According to Bloomberg data from the Commodity Futures Trading Commission (CFTC), the US dollar is now heading to register its weakest July since 2010. The CFTC shows that asset managers have added to net long positions on the yen, the Canadian dollar, and the euro. This is as investors exit the dollar and move into other currencies. These currency moves have further increased weakness in the Bloomberg Dollar Spot Index seeing it fall a large 3.4% this month alone. This is why the Bloomberg Dollar Index is on track for its worst July since 2010.
The reasons for dollar weakness
So, what are the underlying reasons for dollar weakness? There are a number of key reasons for dollar weakness:
- The further deterioration in the relationship between the US and China.
- The expanding COVID-19 case count in the US is showing that the US economy is likely to be slow coming out of lockdown.
- The general uncertainties around a November presidential election are keeping the USD sold.
- Increasing expectations that the Fed will need to cut policy rates further with the potential for yield curve control on the horizon.
What to expect from the Fed tonight?
The Fed is expected to signal more accommodation tonight.

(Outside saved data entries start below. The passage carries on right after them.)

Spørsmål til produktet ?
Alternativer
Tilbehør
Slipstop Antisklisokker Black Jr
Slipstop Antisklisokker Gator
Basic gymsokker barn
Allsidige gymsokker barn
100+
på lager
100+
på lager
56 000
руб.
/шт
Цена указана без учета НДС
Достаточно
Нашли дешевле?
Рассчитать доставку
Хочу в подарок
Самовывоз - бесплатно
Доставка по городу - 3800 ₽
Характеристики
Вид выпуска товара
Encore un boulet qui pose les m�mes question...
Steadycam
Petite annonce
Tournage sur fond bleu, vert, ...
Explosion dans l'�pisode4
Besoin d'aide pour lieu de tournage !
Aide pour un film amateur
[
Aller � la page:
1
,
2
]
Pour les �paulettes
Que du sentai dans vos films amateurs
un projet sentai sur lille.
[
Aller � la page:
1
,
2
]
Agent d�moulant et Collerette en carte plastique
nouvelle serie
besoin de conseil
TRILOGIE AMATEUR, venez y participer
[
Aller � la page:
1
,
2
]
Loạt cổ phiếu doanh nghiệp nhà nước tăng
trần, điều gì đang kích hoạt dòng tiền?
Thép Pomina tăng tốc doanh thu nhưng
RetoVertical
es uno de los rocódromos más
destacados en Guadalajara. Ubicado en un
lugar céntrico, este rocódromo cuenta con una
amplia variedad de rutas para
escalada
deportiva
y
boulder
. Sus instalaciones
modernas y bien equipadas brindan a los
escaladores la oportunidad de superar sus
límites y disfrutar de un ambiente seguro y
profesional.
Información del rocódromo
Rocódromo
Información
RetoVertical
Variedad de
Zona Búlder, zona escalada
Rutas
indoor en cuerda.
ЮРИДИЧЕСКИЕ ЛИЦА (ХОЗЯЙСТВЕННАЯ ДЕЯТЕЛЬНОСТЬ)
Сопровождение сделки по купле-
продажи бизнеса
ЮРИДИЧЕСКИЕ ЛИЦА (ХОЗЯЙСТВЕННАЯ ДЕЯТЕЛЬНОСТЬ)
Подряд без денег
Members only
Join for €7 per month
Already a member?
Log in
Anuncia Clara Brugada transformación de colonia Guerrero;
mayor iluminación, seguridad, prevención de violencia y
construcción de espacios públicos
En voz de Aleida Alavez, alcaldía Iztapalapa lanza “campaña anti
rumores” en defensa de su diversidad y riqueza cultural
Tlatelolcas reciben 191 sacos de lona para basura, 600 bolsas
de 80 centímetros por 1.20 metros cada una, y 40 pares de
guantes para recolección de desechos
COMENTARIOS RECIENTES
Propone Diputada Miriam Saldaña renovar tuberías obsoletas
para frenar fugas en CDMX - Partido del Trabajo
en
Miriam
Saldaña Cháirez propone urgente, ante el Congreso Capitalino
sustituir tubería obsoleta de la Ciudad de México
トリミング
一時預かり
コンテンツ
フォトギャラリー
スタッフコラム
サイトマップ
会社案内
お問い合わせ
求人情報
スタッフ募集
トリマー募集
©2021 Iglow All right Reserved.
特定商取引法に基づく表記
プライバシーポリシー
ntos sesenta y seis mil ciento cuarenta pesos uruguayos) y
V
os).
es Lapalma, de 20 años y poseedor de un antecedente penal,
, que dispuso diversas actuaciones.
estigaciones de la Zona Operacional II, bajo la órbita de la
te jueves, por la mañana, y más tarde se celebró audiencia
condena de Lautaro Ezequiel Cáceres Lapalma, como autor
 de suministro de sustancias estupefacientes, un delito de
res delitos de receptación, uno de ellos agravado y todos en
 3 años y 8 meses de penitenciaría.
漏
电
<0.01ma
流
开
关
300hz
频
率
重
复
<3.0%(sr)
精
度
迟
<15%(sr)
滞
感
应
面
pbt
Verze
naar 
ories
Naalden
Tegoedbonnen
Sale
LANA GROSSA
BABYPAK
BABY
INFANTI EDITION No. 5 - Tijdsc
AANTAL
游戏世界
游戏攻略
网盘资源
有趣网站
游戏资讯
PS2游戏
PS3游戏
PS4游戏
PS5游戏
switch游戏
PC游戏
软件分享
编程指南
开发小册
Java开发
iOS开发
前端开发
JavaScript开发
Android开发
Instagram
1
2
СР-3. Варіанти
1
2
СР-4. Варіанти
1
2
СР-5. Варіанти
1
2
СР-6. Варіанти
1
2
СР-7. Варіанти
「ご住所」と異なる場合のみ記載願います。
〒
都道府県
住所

So, if there is any talk of yield curve control or negative interest rates expect that to add further weakness to the USD. However, that seems unlikely as the Fed will most likely just stay in a wait and see mode. The Dollar Index has broken through a key monthly trend line and a clean break opens the way up for more sellers. The key monthly support sits below in the 90.00 region which is a target for sellers.